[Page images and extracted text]
::::::
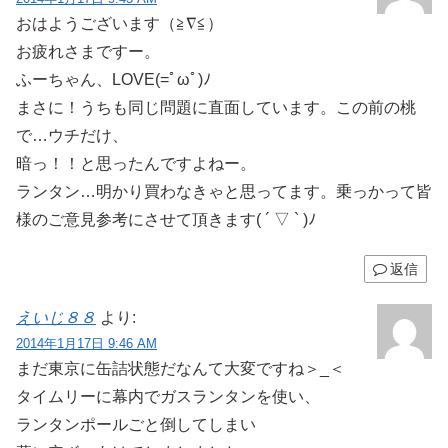
おはようございます（≧∇≦）
お疲れさまですー。
ふーちゃん、LOVE(=ﾟωﾟ)ﾉ
まさに！うちも同じ問題に直面しています。この前の桃
で…ウチだけ、
暗っ！！と思ったんですよねー。
ランタン…明かり買わなきゃと思ってます。乗っかって皆
様のご意見参考にさせて頂きます( ´ ▽ ` )ﾉ
返信
えいじ８８
より:
2014年1月17日 9:46 AM
まだ東京に缶詰状態だなんて大変ですね＞_＜
タイムリーに幕内でガスランタンを使い、
ランタンポールごと倒してしまい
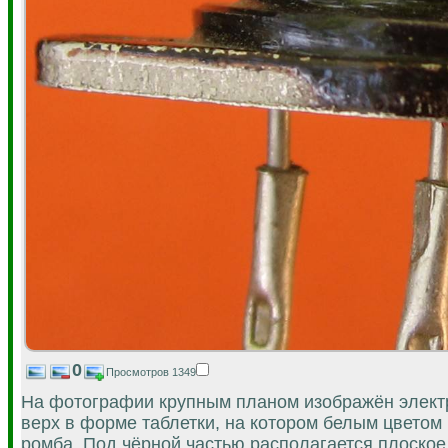
0
Просмотров 1349
На фотографии крупным планом изображён элект
верх в форме таблетки, на котором белым цветом 
ромба. Под чёрной частью располагается плоское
::::::
◆ **Exercise goal**
The copy should hold exactly the lines from the line containing "まだ東京に缶詰状態だなんて大変ですね＞_＜" through the end of the data, both ends included, and no pictures.

◆ **Response**
まだ東京に缶詰状態だなんて大変ですね＞_＜
タイムリーに幕内でガスランタンを使い、
ランタンポールごと倒してしまい
0
Просмотров 1349
На фотографии крупным планом изображён элект
верх в форме таблетки, на котором белым цветом 
ромба. Под чёрной частью располагается плоское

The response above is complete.